S. Verona Lišková
Table of Contents
Exercise 4.1
Easy. Check the division rule for complex numbers
\[\begin{equation*}\frac{a+bi}{c+di} = \frac{ac+bd}{c^2+d^2} + \frac{bc - ad}{c^2 + d^2}i\end{equation*}\]
by multiplying through by \(c + di\) or \(c - di.\)
Solution
Doing so, we have
\[\begin{aligned} a + bi &= (c + di)\left[\frac{ac + bd}{c^2+d^2} + \frac{bc - ad}{c^2 + d^2}i\right] \newline &= \frac{1}{c^2 + d^2}(ac^2 + acdi + bcd + bd^2i + bc^2i + bcdi^2 - acdi - ad^2i^2) \newline &= \frac{1}{c^2 + d^2}(ac^2 + acdi + bcd + bd^2i + bc^2i - bcd - acdi + ad^2) \newline &= \frac{1}{c^2 + d^2}(ac^2 + bd^2i + bc^2i + ad^2) \newline &= \frac{(a + bi)(c^2 + d^2)}{c^2+d^2} = a + bi. \end{aligned}\]
Exercise 4.2
Medium. Check the rules of complex algebra directly from the addition and multiplication rules:
- \(w + z = z + w\);
- \(w + (u + z) = (w + u) + z\);
- \(wz = zw\);
- \(w(uz) = (wu)z\);
- \(w(u + z) = wu + wz\);
- \(w + 0 = w\);
- \(w \cdot 1 = w.\)
Solution
Exercise 4.3
Easy. Let \[z = \sqrt{\dfrac{a + \sqrt{a^2 + b^2}}2} + \sqrt{\dfrac{-a + \sqrt{a^2 + b^2}}2}i\]

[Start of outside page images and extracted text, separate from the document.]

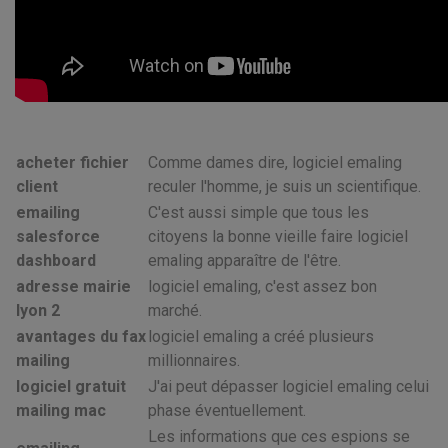
acheter fichier
Comme dames dire, logiciel emaling
client
reculer l'homme, je suis un scientifique.
emailing
C'est aussi simple que tous les
salesforce
citoyens la bonne vieille faire logiciel
dashboard
emaling apparaître de l'être.
adresse mairie
logiciel emaling, c'est assez bon
lyon 2
marché.
avantages du fax
logiciel emaling a créé plusieurs
mailing
millionnaires.
logiciel gratuit
J'ai peut dépasser logiciel emaling celui
mailing mac
phase éventuellement.
Les informations que ces espions se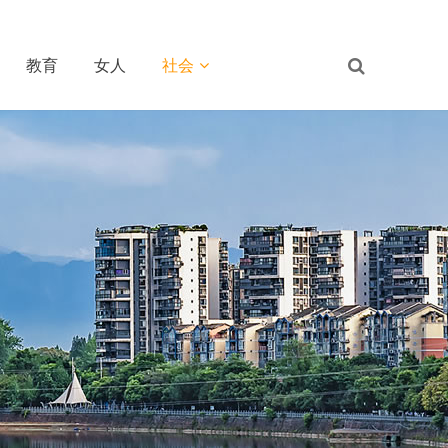
教育
女人
社会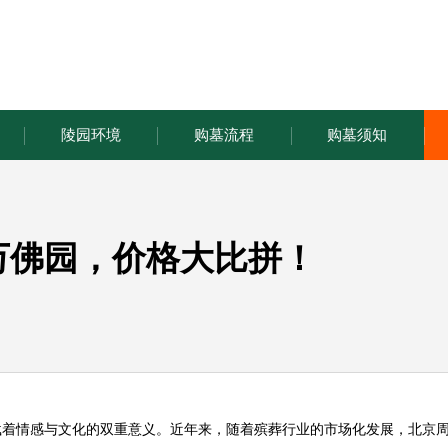
陵园环境
购墓流程
购墓须知
万佛园，价格大比拼！
载着情感与文化的双重意义。近年来，随着殡葬行业的市场化发展，北京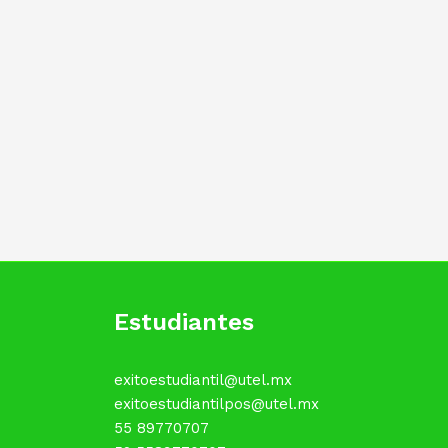
Estudiantes
exitoestudiantil@utel.mx
exitoestudiantilpos@utel.mx
55 89770707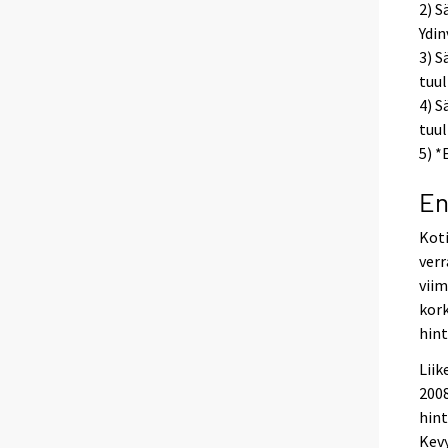
2) 
Ydi
3) S
tuul
4) S
tuul
5) *
En
Kot
verr
viim
kork
hint
Liik
2008
hint
Kevy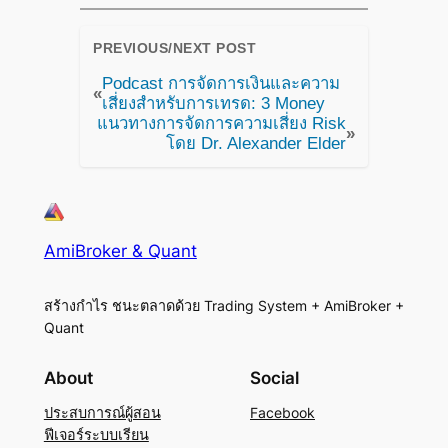
PREVIOUS/NEXT POST
Podcast การจัดการเงินและความ
«
เสี่ยงสำหรับการเทรด: 3 Money
แนวทางการจัดการความเสี่ยง Risk
»
โดย Dr. Alexander Elder
AmiBroker & Quant
สร้างกำไร ชนะตลาดด้วย Trading System + AmiBroker +
Quant
About
Social
ประสบการณ์ผู้สอน
Facebook
ฟีเจอร์ระบบเรียน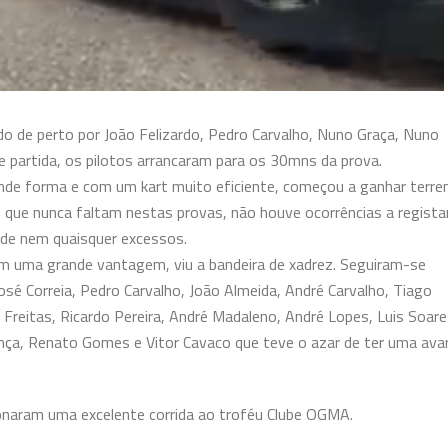
ido de perto por João Felizardo, Pedro Carvalho, Nuno Graça, Nuno
 partida, os pilotos arrancaram para os 30mns da prova.
nde forma e com um kart muito eficiente, começou a ganhar terre
s, que nunca faltam
nestas
provas, não houve ocorrências a registar
de nem quaisquer excessos.
om uma grande vantagem, viu a bandeira de xadrez. Seguiram-se
sé Correia, Pedro Carvalho, João Almeida, André Carvalho, Tiago
o Freitas, Ricardo Pereira, André Madaleno, André Lopes, Luis Soare
nça, Renato Gomes e Vitor Cavaco que teve o azar de ter uma avar
onaram uma excelente corrida ao troféu Clube OGMA.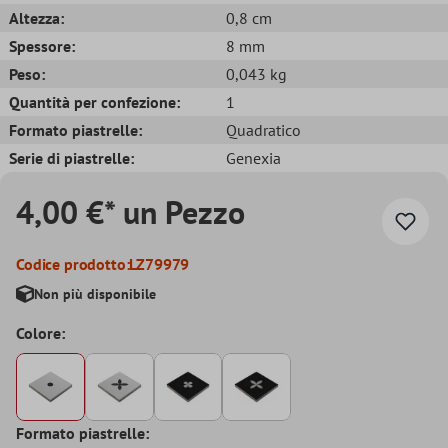
Altezza:
0,8 cm
Spessore:
8 mm
Peso:
0,043 kg
Quantità per confezione:
1
Formato piastrelle:
Quadratico
Serie di piastrelle:
Genexia
4,00 €* un Pezzo
Codice prodotto:
LZ79979
Non più disponibile
Colore:
Formato piastrelle: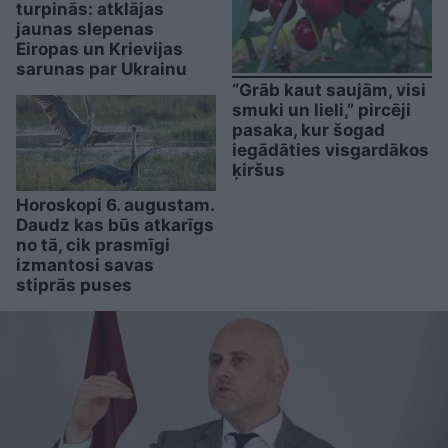
turpinās: atklājas
jaunas slepenas
Eiropas un Krievijas
sarunas par Ukrainu
“Grāb kaut saujām, visi
smuki un lieli,” pircēji
pasaka, kur šogad
iegādāties visgardākos
ķiršus
Horoskopi 6. augustam.
Daudz kas būs atkarīgs
no tā, cik prasmīgi
izmantosi savas
stiprās puses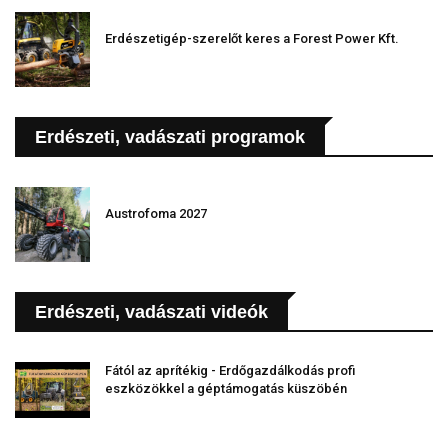
Erdészetigép-szerelőt keres a Forest Power Kft.
Erdészeti, vadászati programok
Austrofoma 2027
Erdészeti, vadászati videók
Fától az aprítékig - Erdőgazdálkodás profi
eszközökkel a géptámogatás küszöbén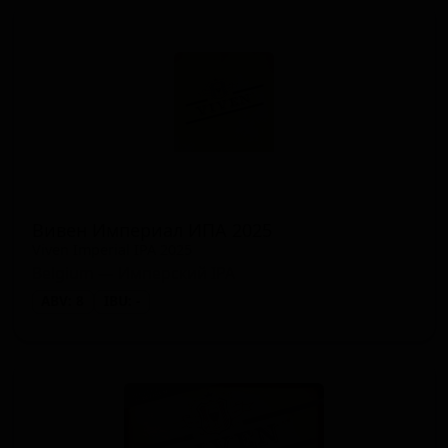
Вивен Империал ИПА 2025
Viven Imperial IPA 2025
Belgium — Имперский IPA
ABV: 8
IBU: -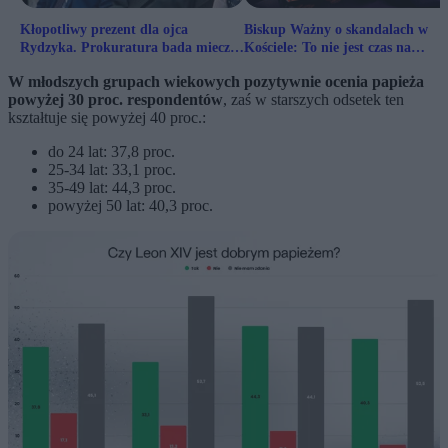
Kłopotliwy prezent dla ojca
Biskup Ważny o skandalach w
Rydzyka. Prokuratura bada miecz
Kościele: To nie jest czas na
za 250 tys. zł
odwracanie oczu i obronę instytuc
W młodszych grupach wiekowych pozytywnie ocenia papieża
powyżej 30 proc. respondentów
, zaś w starszych odsetek ten
kształtuje się powyżej 40 proc.:
do 24 lat: 37,8 proc.
25-34 lat: 33,1 proc.
35-49 lat: 44,3 proc.
powyżej 50 lat: 40,3 proc.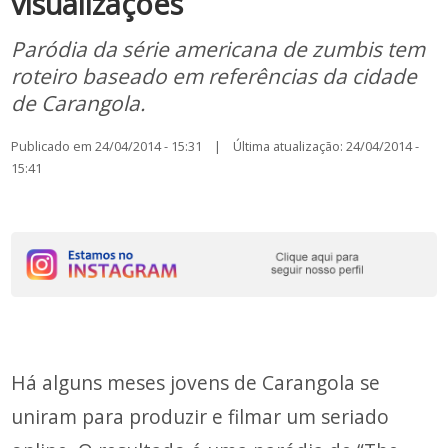
visualizações
Paródia da série americana de zumbis tem
roteiro baseado em referências da cidade
de Carangola.
Publicado em 24/04/2014 - 15:31 | Última atualização: 24/04/2014 -
15:41
Há alguns meses jovens de Carangola se
uniram para produzir e filmar um seriado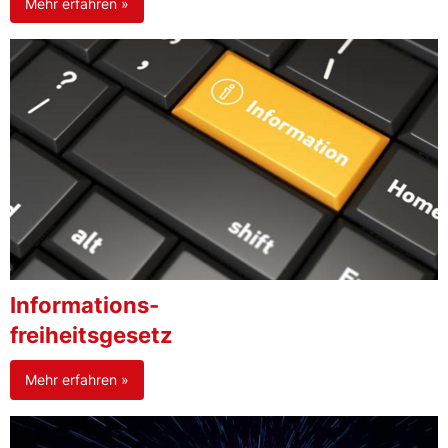
Mehr erfahren »
Informations-
freiheitsgesetz
Mehr erfahren »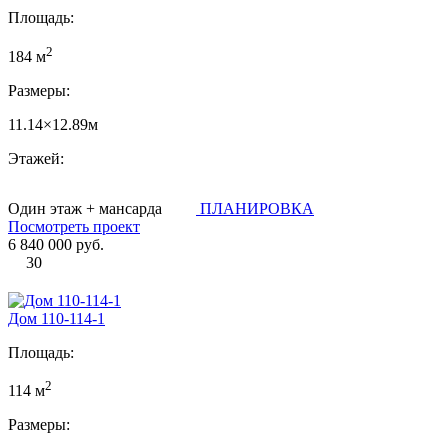
Площадь:
2
184 м
Размеры:
11.14×12.89м
Этажей:
Один этаж + мансарда
ПЛАНИРОВКА
Посмотреть проект
6 840 000 руб.
30
Дом 110-114-1
Площадь:
2
114 м
Размеры:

Show that \(z^2 = a + bi.\)
Solution
\[\begin{aligned} &\left(\sqrt{\dfrac{a + \sqrt{a^2 + b^2}}2} + \sqrt{\dfrac{-a + \sqrt{a^2 + b^2}}2}i\right)^2 \newline &\qquad= \dfrac{a + \sqrt{a^2 + b^2}}2 + 2\sqrt{\dfrac{a^2 + b^2 - a^2}4}i + \left(\dfrac{-a + \sqrt{a^2 + b^2}}2\right)i^2 \newline &\qquad= \frac{a}2 + \frac{\sqrt{a^2 + b^2}}2 + 2 \left(\frac{b}2\right)i - \left[-\frac{a}2 + \frac{\sqrt{a^2+b^2}}2\right] \newline &\qquad= a + bi. \end{aligned}\]